In these very public events, experienced wine connoisseurs taste and smell the wine “blind” and award scores based on the well recognised desirable characteristics of wine. The tasters are not informed about the origins of the wine or its grape, variety, vintage or (especially) its price.
However the relationship between wine prices and their quality (as measured in organised wine tastings) is not nearly as consistent as Fridjohn might recognise.
Testing a Hypothesis
Years ago I examined the relationship between the prices of South African wine and their tasting scores as reported by the South African Wine Magazine. I found that the correlation between price and score was (fortunately for the reputations of the professional wine taster and the producer aiming at improved quality) a modestly positive one. The higher the score, the higher the price – the relationship was and is statistically significant, of the order of 0.67. But this statistical relationship is one that leaves much scope for other forces to influence price, other than “quality”, as measured by experienced wine tasters.

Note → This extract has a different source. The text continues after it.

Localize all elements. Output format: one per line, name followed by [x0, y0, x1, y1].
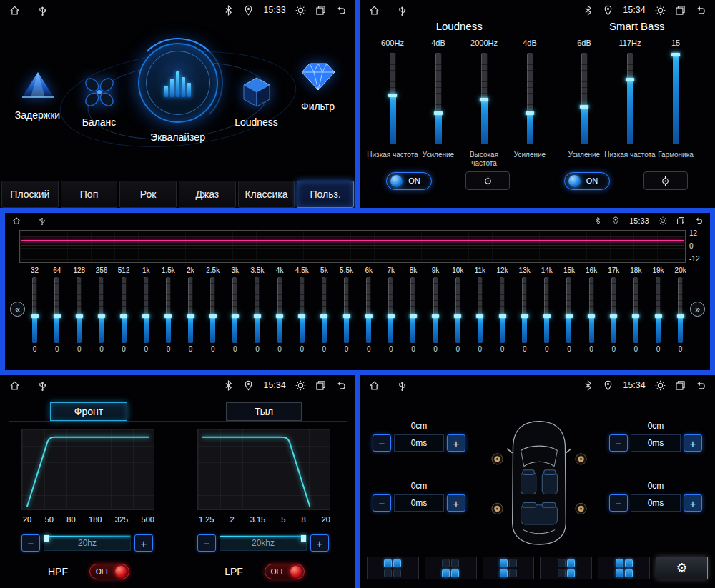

Therefore it occurred to me to test the Fridjohn hypothesis - that the markets are in fact biased against South African wines; firstly by re-examining the strength and reliability of the relationship between tasting score and price; and secondly to test whether South African wines get a bad deal from the wine market compared to their rivals in America.
For this exercise, I compared South African wines with Australian wines as scored by the Wine Enthusiast magazine published in the US.
Price versus Scores – Taste and its influence on Price
A few points need to be made.
While price should not influence score (if the tastings are genuinely blind) scores achieved in public tastings will surely influence prices charged. Good scores will become widely known and lead the distributor to seek and realise higher prices.
Furthermore, while the scores range between a practical minimum of 80 and a maximum possible 100, there is no limit to the prices that may be charged from the $10 per bottle minimum that is barely enough to cover packaging and distribution costs. This improves the chances of significant outliers: wines that sell for much more than other wines with similar scores.
A statistical evaluation of wine prices
A regression equation crafted from the scores realised an R square (or goodness of fit) of 49%. That is to say, the value equation explained only 50% of the observed price.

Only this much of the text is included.